The First Applicant (Magubane) and Second Applicant (Khumalo), half-brothers, resided on Damascus farm in Mpumalanga Province and kept cattle there. The farm was owned by the Second Respondent and managed by the First Respondent (Beukes). On 13 December 2016, the Applicants broke a padlock to remove cattle from the farm for sale. On 14 December 2016, Beukes instructed his farm manager to remove the Applicants' cattle from the farm to his other farm, Goudhoek, without the Applicants' permission. Seventy-three cattle were removed and counted upon arrival at Goudhoek. The Applicants brought an urgent application for restoration of their cattle. An interim order was granted on 5 January 2017 and confirmed on 23 January 2017. Cattle were returned on 10 January 2017 (seventy-five cattle, including three calves born and minus one dead cow). The Applicants claimed not all cattle were returned and sought to hold the Respondents in contempt of court. However, material discrepancies emerged between the numbers claimed in the founding affidavit and the Applicants' testimony in court.
The application was dismissed with no order as to costs.

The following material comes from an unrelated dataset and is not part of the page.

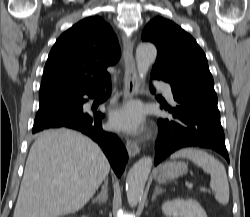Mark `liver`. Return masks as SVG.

To succeed in a contempt of court application, an applicant must prove: (1) the existence of a court order; (2) that the order was served on or brought to the notice of the alleged contemnor; (3) non-compliance with the order; and (4) that the non-compliance was willful or mala fide. The onus shifts to the respondent to disprove willfulness only after the applicant has proved the first three requirements. Where there are material and unexplained discrepancies in an applicant's evidence regarding the extent of non-compliance with a court order, the applicant fails to discharge the burden of proving non-compliance, and the contempt application must fail. It is not necessary to consider the element of willfulness or mala fides if non-compliance has not been established.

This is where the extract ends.